Penerbitan ulang ini menggembirakan, bahwa buku puisi ternyata bisa laku.
Penerbit PT. Gramedia Pustaka Utama pasti mempertimbangkan pasar. Konon, tiga buku sulung Joko ini semakin banyak dicari tapi semakin susah dicari. Konon pula, penerbit lama tidak punya daya untuk menerbitkan ulang, maka penerbit baru pun mengambil kesempatan. Sebenarnya buku puisi memang bisa laku, kok. Tengoklah buku-buku Rendra, dan Chairil Anwar. Cetaknya pun telah banyak berulang-ulang. Lantas kenapa banyak buku puisi tidak laku? Jangan-jangan memang puisinya yang kurang "nendang".
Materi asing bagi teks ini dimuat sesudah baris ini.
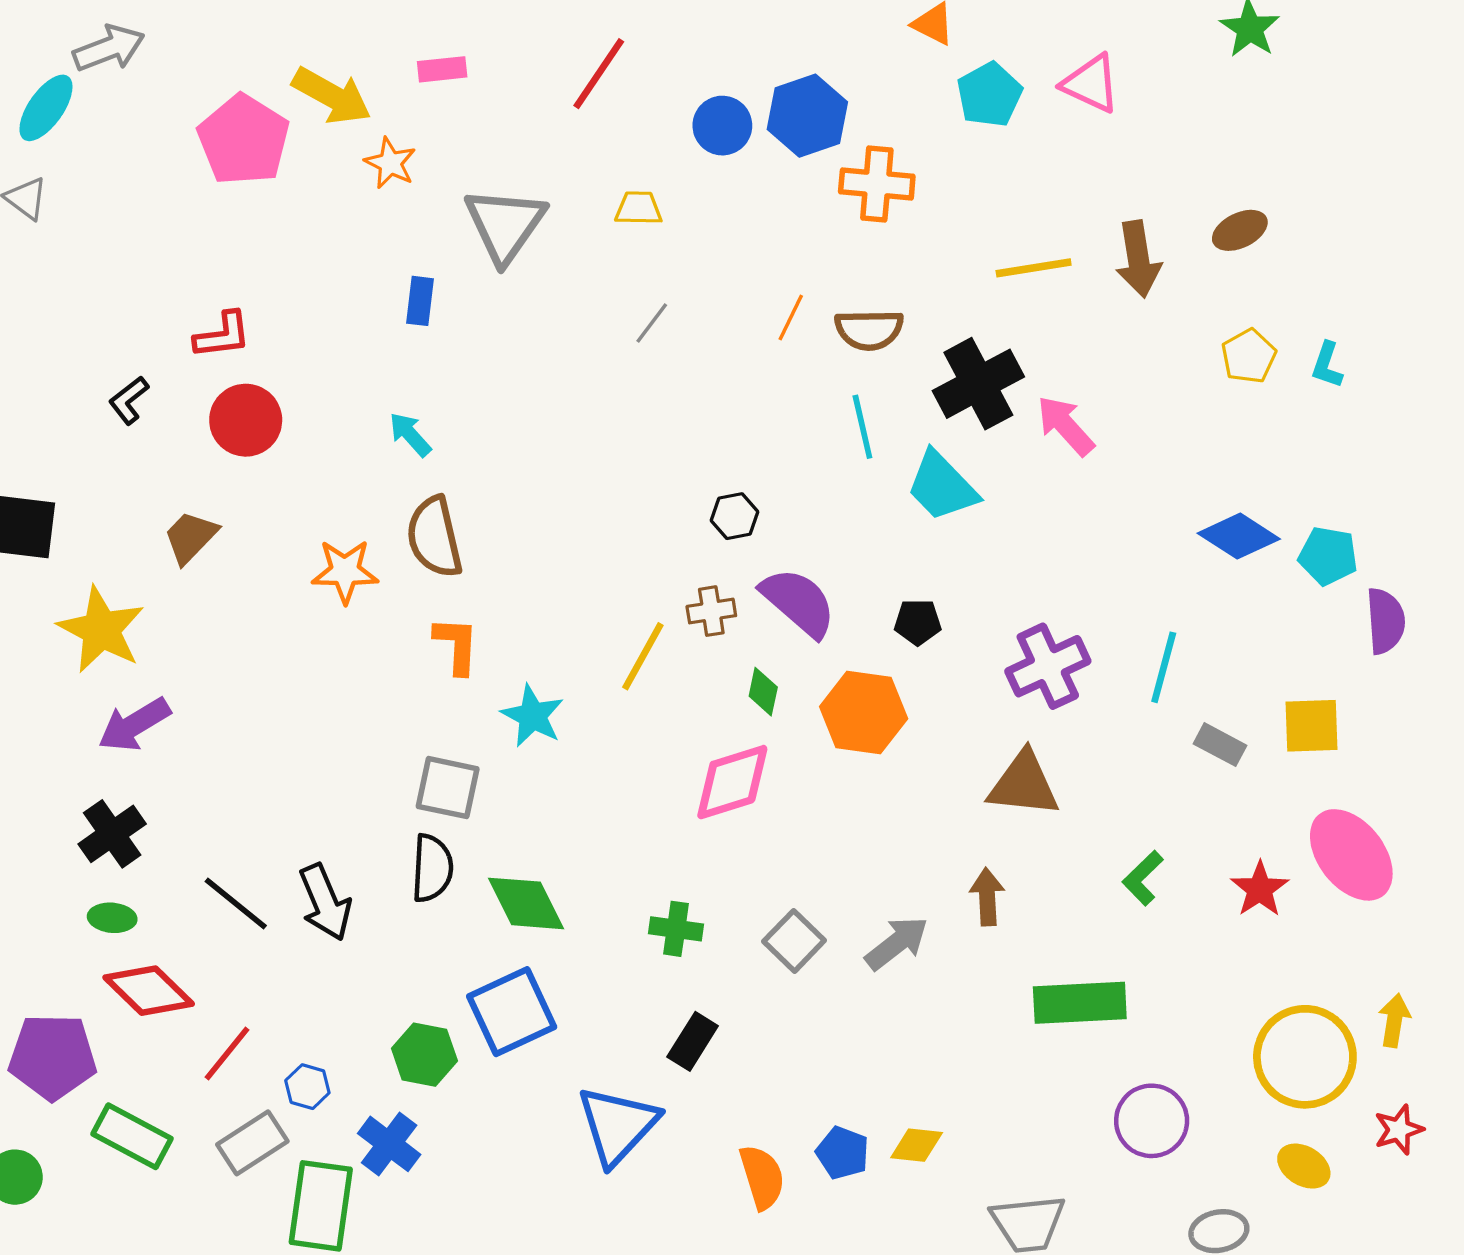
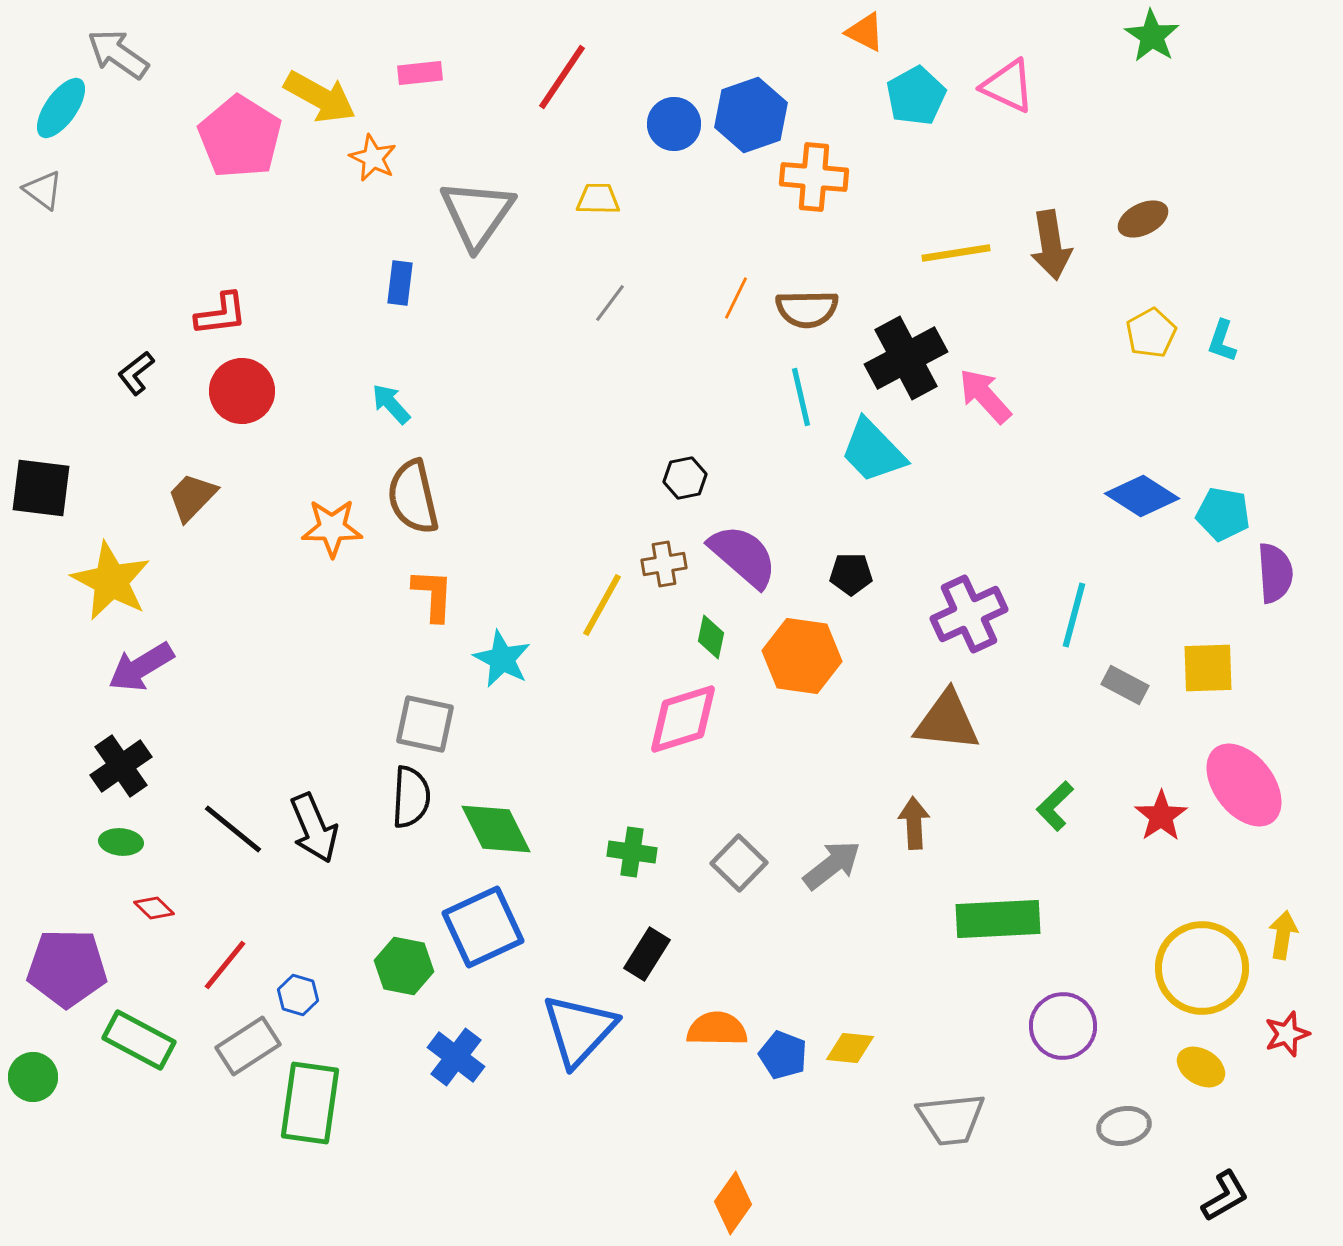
gray arrow: (109, 48) -> (118, 54), turned -124
red diamond: (149, 991) -> (154, 908), size x0.5
blue cross: (389, 1144) -> (456, 1057), moved
orange semicircle: (762, 1177) -> (717, 1029), moved, turned -72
Adakah hal lain yang bisa ditinjau dari terbit ulang ini? Mungkin banyak. Saya hanya ingin meninjau dari satu jurusan: penyuntingan puisi. Ya, penyuntingan puisi. Karena belum melihat buku baru maka bahan saya adalah satu dari sembilan sajak Jokpin yang muncul dalam dua buku berturut-turut. Sajak itu adalah "Gambar Porno di Tembok Kota" yang muncul di buku "Celana" dan "Gadis Malam di Tembok Kota" dari buku "Di bawah Kibaran Sarung". Kedua sajak itu adalah sajak yang sama. Perubahan semata-mata karena sang penyair sengaja menyuntingnya. Itu dilakukan dengan sesadar-sadarnya, penuh pertimbangan dan mungkin juga sedikit keisengan.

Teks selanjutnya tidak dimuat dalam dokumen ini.